Saved entries:
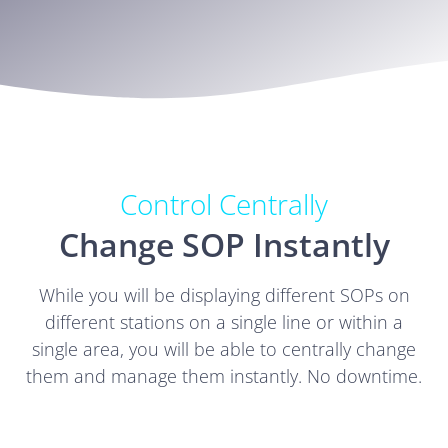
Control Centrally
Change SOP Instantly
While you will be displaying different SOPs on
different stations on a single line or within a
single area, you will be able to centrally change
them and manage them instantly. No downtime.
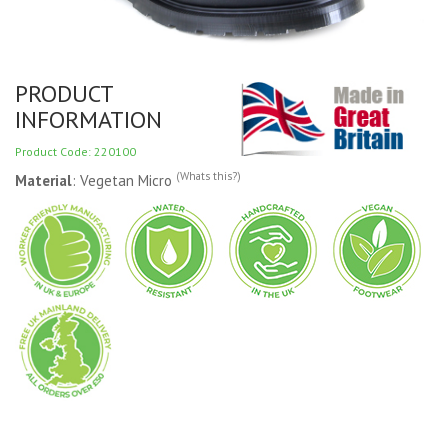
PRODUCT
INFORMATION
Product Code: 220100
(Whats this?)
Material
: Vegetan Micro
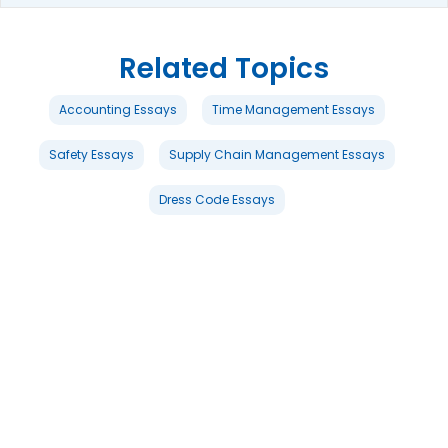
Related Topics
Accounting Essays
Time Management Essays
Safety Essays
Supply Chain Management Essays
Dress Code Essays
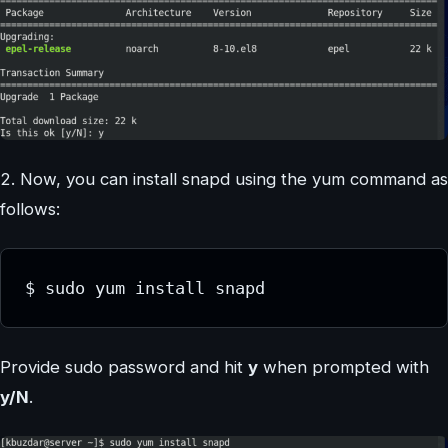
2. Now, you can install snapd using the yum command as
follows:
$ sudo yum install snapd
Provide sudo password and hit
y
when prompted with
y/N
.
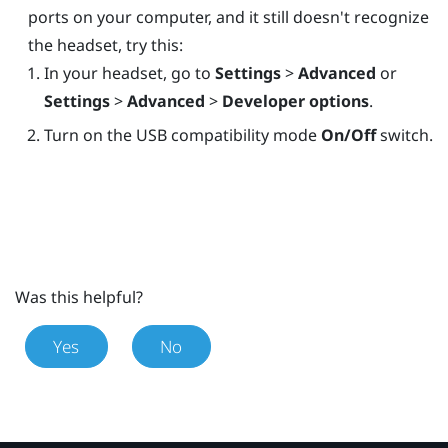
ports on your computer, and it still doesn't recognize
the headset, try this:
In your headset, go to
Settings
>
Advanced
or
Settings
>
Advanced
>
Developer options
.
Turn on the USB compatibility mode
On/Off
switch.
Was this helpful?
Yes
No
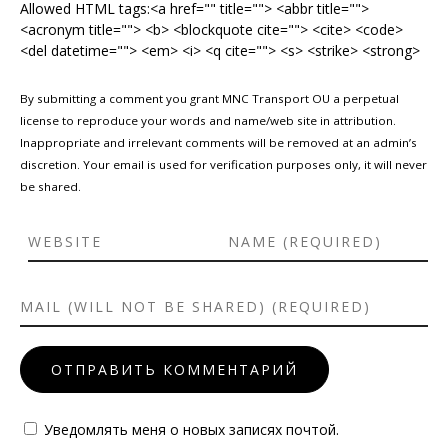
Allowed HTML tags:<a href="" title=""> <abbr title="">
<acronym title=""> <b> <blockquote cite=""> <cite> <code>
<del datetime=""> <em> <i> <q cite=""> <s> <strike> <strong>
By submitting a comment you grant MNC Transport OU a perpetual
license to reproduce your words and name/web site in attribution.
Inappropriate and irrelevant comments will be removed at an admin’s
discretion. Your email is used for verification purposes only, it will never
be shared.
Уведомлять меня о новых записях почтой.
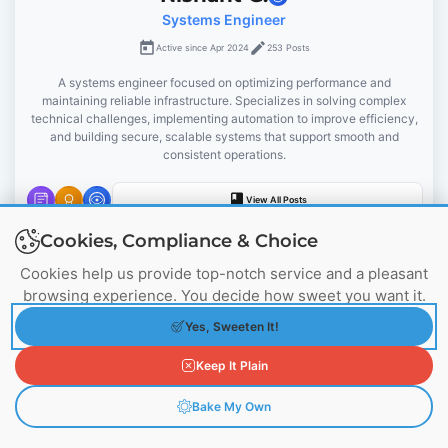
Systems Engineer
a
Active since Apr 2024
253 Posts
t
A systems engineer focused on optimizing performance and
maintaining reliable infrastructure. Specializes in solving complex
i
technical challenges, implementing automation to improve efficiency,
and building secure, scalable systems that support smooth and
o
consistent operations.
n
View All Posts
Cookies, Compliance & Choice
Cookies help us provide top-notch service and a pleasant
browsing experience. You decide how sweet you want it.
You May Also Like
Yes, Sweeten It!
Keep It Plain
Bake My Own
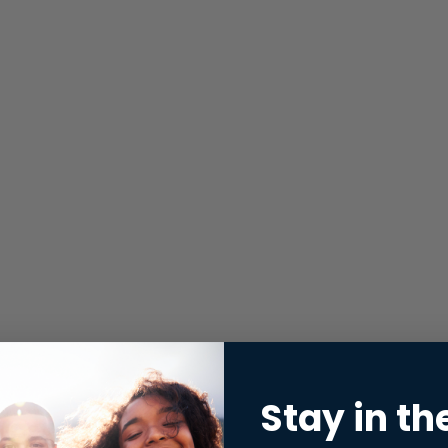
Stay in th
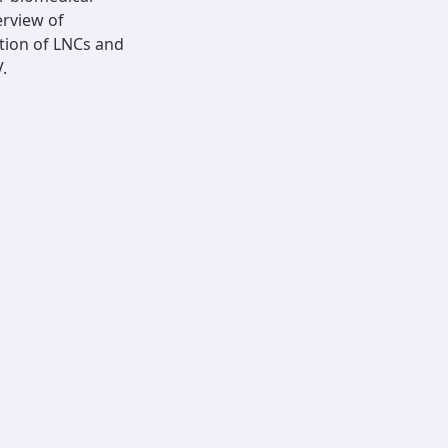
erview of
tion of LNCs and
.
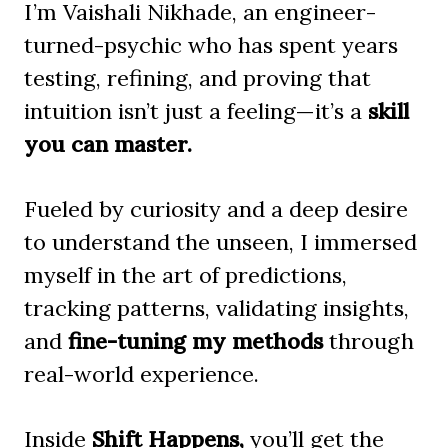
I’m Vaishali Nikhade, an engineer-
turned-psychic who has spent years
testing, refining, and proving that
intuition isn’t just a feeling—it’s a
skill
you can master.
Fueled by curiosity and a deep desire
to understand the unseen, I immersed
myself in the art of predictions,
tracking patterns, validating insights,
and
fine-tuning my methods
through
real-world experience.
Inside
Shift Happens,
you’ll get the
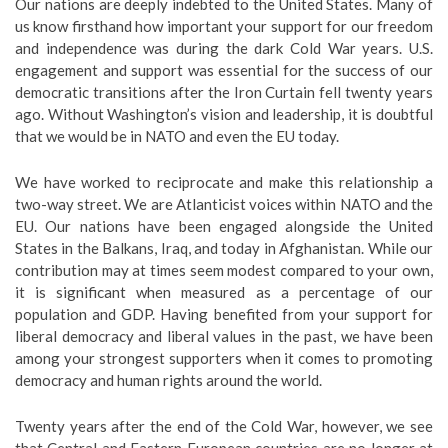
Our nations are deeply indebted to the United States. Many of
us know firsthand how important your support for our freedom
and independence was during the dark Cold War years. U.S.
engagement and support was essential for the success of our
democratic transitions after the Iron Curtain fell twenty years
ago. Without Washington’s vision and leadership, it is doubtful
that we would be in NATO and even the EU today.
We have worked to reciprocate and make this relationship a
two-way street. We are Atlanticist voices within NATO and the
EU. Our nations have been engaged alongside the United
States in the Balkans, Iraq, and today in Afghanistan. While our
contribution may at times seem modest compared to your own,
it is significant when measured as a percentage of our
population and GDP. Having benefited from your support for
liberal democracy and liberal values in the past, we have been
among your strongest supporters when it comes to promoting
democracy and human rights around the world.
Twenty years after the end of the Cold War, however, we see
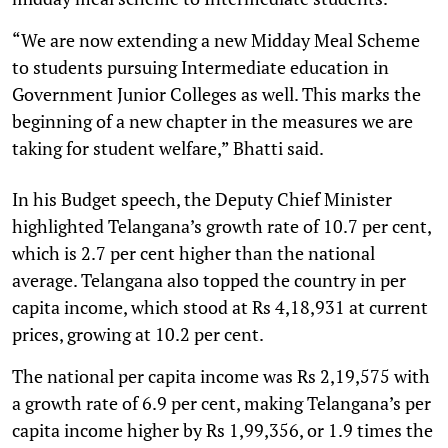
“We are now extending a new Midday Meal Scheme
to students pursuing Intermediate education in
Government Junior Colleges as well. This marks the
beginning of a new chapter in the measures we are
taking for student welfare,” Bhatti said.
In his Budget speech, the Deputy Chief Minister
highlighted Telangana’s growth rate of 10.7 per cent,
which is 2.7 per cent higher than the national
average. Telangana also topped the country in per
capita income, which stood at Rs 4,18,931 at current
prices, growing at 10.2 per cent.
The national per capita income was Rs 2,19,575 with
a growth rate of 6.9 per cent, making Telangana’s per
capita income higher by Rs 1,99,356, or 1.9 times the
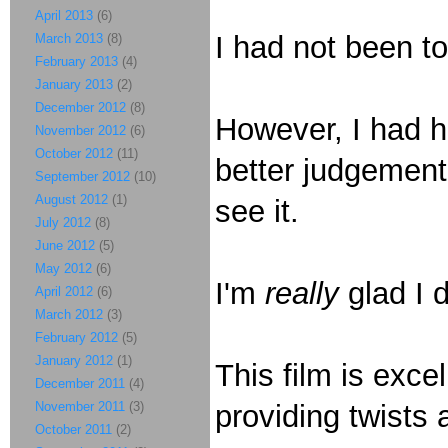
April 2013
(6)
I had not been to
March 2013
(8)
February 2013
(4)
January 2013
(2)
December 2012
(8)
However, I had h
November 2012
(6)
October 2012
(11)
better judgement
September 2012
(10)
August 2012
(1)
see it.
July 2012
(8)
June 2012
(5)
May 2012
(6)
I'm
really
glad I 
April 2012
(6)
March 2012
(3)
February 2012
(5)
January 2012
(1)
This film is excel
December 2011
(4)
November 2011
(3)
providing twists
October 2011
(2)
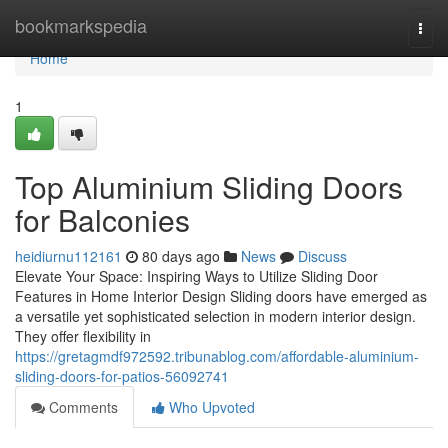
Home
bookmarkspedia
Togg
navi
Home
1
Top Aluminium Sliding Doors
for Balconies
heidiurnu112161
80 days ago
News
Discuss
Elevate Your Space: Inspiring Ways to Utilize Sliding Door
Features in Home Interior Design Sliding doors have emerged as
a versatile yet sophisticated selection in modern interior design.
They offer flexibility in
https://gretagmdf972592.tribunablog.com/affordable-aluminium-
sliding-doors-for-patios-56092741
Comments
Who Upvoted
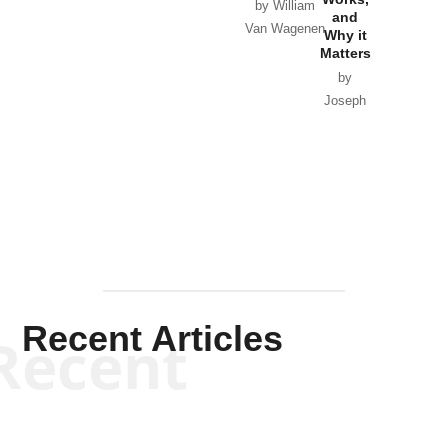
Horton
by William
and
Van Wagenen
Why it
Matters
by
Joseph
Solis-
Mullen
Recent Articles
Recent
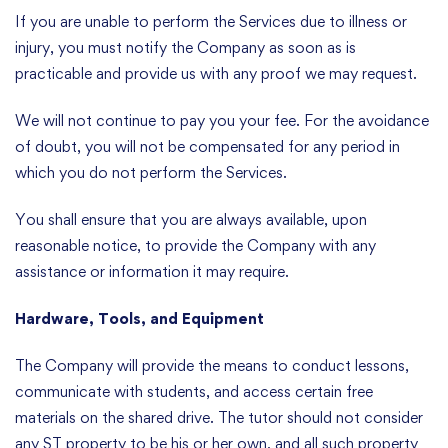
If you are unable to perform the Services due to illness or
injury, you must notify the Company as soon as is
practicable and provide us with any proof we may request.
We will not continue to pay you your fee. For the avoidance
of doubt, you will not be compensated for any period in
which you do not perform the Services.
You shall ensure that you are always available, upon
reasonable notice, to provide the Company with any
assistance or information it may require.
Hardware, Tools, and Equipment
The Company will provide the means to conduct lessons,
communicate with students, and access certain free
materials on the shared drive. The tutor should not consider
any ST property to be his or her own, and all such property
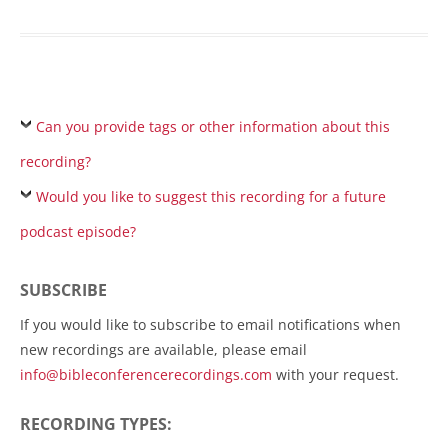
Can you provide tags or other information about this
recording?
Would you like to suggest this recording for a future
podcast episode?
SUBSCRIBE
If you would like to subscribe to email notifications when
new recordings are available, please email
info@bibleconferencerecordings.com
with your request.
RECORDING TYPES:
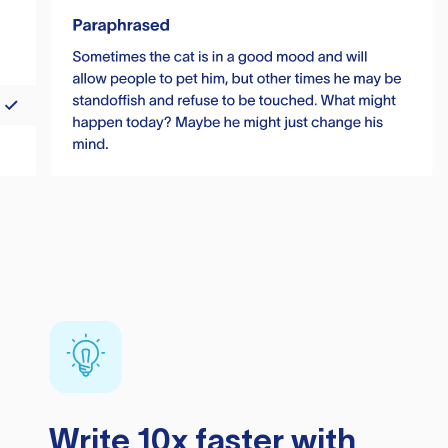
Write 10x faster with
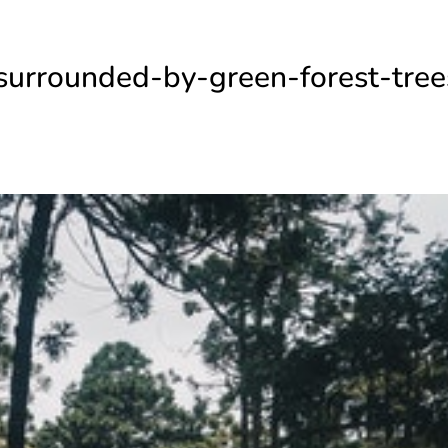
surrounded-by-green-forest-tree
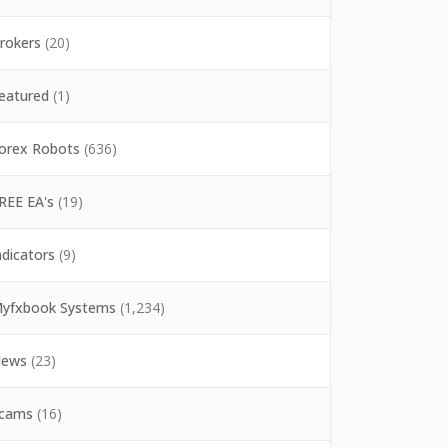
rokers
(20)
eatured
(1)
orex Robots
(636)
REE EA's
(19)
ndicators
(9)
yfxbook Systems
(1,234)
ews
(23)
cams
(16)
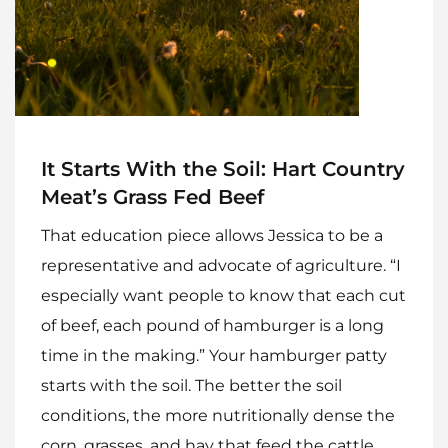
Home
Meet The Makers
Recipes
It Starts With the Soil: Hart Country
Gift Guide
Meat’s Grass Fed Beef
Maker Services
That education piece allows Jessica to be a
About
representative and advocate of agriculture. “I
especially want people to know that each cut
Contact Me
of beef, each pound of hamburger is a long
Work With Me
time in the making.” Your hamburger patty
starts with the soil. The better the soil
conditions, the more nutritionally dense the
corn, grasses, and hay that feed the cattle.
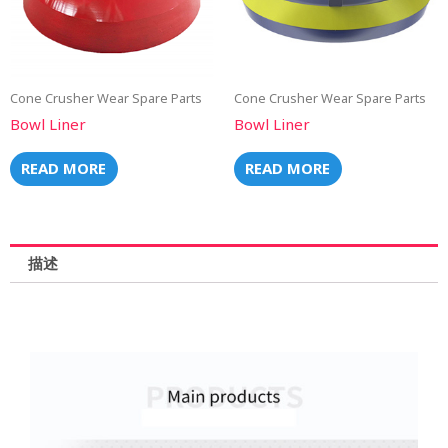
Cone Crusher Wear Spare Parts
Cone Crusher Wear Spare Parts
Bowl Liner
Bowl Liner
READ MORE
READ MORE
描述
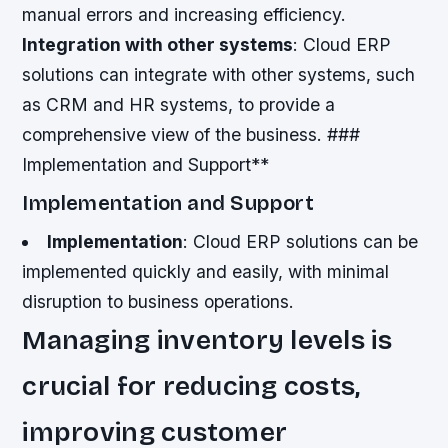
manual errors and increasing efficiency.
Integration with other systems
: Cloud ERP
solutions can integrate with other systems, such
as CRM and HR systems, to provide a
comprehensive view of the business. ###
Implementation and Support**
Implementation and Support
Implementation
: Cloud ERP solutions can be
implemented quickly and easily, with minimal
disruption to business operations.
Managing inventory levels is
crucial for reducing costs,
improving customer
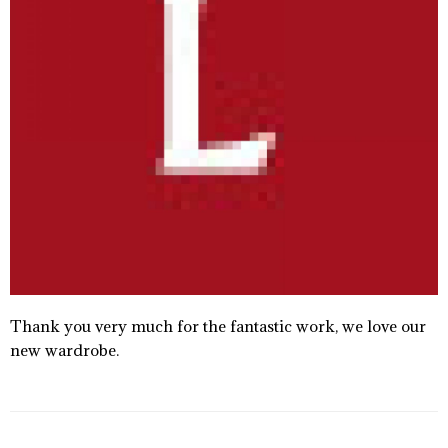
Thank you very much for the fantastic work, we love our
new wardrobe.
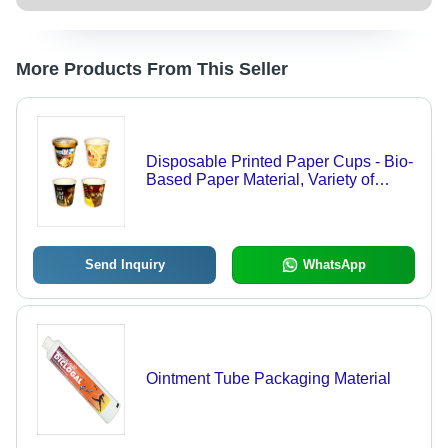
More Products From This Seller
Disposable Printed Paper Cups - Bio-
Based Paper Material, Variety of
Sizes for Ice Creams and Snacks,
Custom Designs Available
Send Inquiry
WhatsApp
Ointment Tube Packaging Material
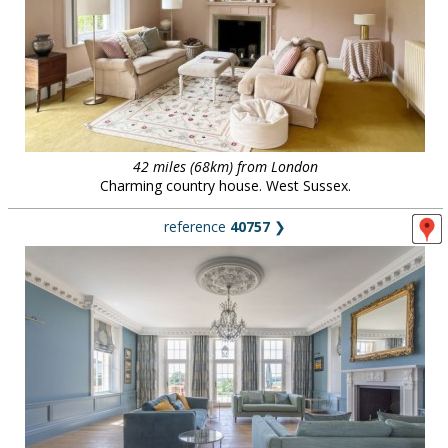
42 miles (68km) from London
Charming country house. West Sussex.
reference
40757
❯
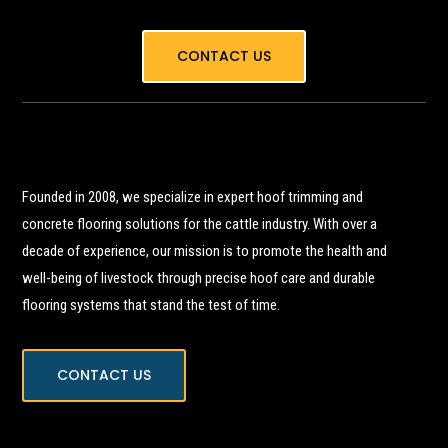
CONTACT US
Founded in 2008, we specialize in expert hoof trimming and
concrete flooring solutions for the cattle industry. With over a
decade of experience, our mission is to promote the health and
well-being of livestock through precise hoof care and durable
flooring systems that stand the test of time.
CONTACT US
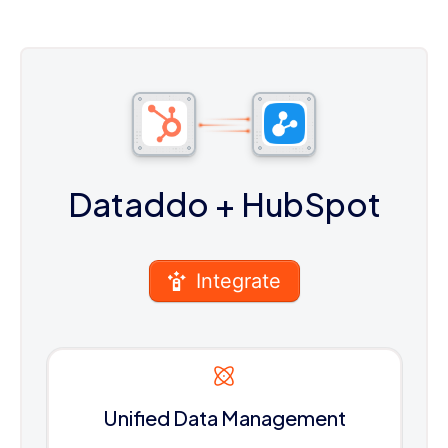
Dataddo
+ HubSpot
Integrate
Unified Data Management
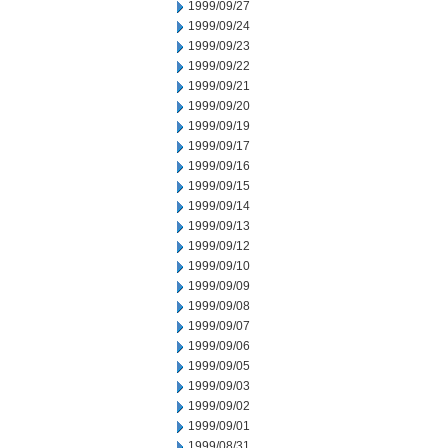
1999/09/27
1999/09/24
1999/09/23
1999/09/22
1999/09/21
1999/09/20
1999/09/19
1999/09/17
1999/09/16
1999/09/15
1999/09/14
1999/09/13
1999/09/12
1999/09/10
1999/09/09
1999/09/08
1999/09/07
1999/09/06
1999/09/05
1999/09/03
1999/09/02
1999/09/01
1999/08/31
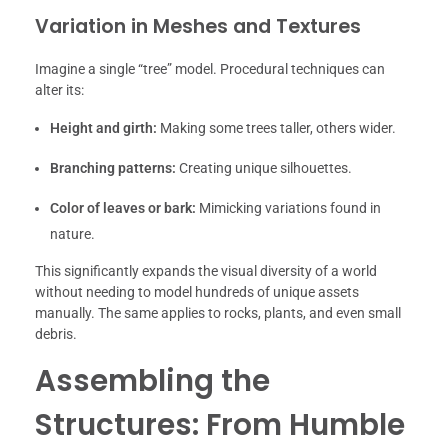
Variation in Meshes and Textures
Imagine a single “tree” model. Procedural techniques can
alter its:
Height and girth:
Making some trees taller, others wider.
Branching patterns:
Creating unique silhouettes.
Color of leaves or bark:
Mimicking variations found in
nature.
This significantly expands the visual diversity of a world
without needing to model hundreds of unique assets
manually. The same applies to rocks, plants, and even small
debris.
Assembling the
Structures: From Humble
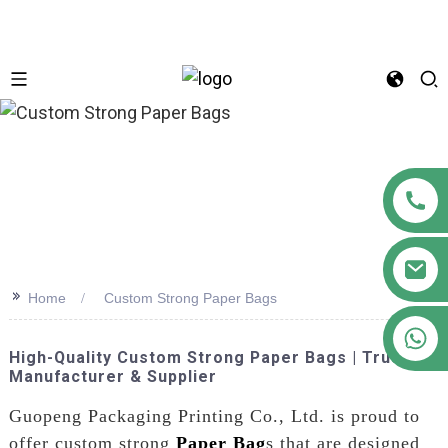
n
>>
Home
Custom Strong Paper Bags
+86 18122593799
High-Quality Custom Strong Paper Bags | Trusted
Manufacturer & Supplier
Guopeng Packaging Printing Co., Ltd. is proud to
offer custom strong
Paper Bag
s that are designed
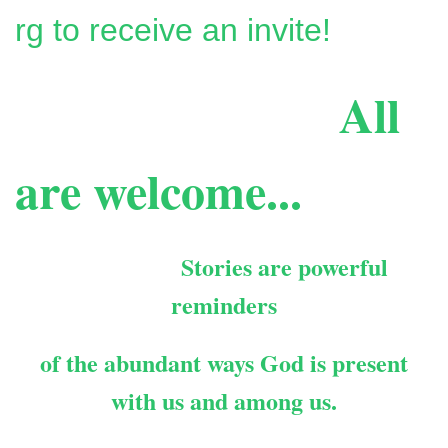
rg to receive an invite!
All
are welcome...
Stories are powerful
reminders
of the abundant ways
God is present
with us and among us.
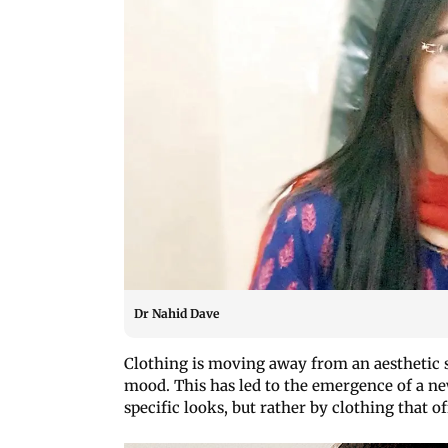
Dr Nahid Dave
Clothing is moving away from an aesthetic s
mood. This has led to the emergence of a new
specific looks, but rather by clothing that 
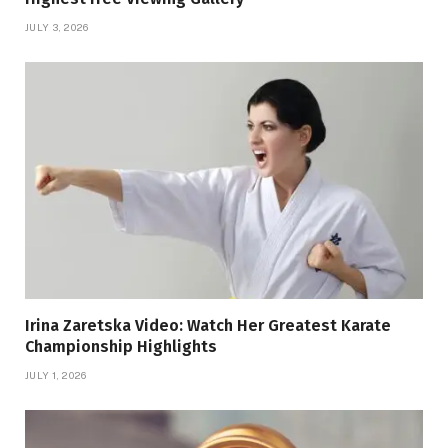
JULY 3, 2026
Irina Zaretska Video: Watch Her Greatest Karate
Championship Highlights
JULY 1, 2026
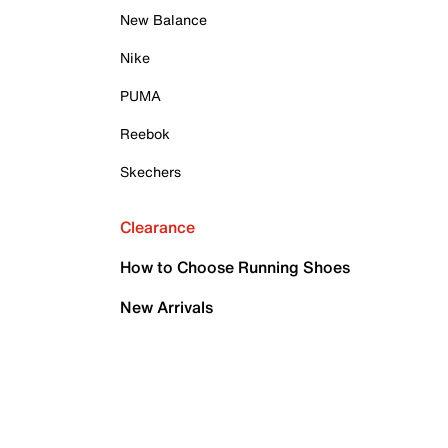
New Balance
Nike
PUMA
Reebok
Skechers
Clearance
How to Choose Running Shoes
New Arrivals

* _EXERCISE OBJECTIVE_
Show each line of the data that contains the string "Essays".

* _OUTPUT FOR THIS TASK_
Accounting Essays
Time Management Essays
Safety Essays
Supply Chain Management Essays
Dress Code Essays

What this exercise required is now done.